Water channel and tunnel in heart of Diyarbakır
Works on the 5,000 year-old Amida Mound in the southeastern province of Diyarbakır’s historic Sur district, called “the heart of the city,” have unearthed a water channel and a tunnel, which reaches the channel. Water has been flowing through the channel for centuries.
Amida Mound, which is home to many civilizations including Hurrian and Mitanni, Urartian, Persian, Roman, Umayyad, Abbasid, Mervan, Seljuk and Artuqid, has been undergoing archaeological excavations under the leadership of Dicle University academic Professor İrfan Yıldız.
Speaking to state-run Anadolu Agency, Yıldız said the first archaeological excavations in the mound unearthed the foundations of a palace from the era of Artuqid ruler Nasreddin Mahmud al-Malik es-Salih (1200-1222) and mosaic decorations with color stones and glass cubes.
Yıldız said since the region was in the military area and the property belonged to the municipality, no excavations have been carried out since that date, and that they started excavations two months ago upon the decision of the Culture and Tourism Ministry.
A water channel passing through the mound and a tunnel reaching the canal were found on the northwest side of İçkale entrance during the studies, he said.
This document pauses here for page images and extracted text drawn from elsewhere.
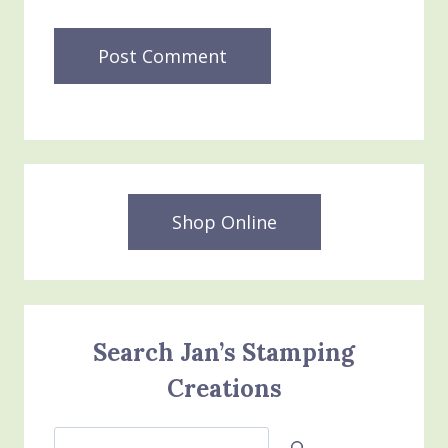
Shop Online
Search Jan’s Stamping
Creations
Search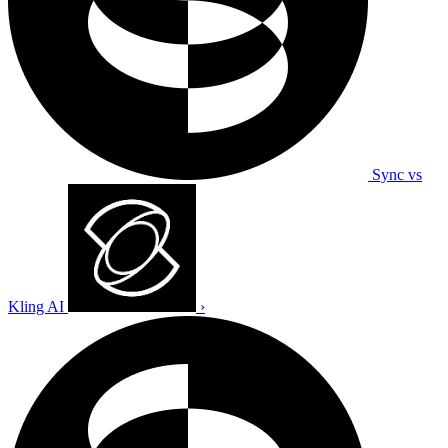
Sync vs
Kling AI
›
The tunnel was not recognized because it was closed at the front, he added.
The professor noted that written sources and travelers mentioned the existence of a large source of water in İçkale, adding that this water was transferred to the Artuqid Palace through a system that raises the water upward.
Water was transferred from there to the Süleyman Mosque and a few neighborhoods around in İçkale, he said.
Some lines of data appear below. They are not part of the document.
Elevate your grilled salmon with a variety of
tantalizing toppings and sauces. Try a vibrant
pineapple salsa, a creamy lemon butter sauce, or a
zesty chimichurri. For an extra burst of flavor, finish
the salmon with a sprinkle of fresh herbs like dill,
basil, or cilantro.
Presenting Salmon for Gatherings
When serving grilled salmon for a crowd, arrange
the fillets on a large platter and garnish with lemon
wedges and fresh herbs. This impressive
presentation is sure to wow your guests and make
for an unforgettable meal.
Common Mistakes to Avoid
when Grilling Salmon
“The length of the tunnel is about 30 meters but we do not know how long the water channel is. That feature of the channel will be revealed during detailed studies. As the current excavation mostly involved the Artuqid Palace, we only carried out a survey in the canal and tunnel,” said Yıldız.
The palace was used as a science and cultural center in the Artuqid period, and the famous Islamic scholar Ismail al-Jazari performed pioneering works there, which have led to the current automation systems, cybernetics and robotic science, he said.
İçkale, where the mound is located, was one of the first places where Islam began in Anatolia and 27 companions fell martyrs during the city’s conquest, said the professor.
The walls around the Artuqid Palace were built in the Roman era, he said.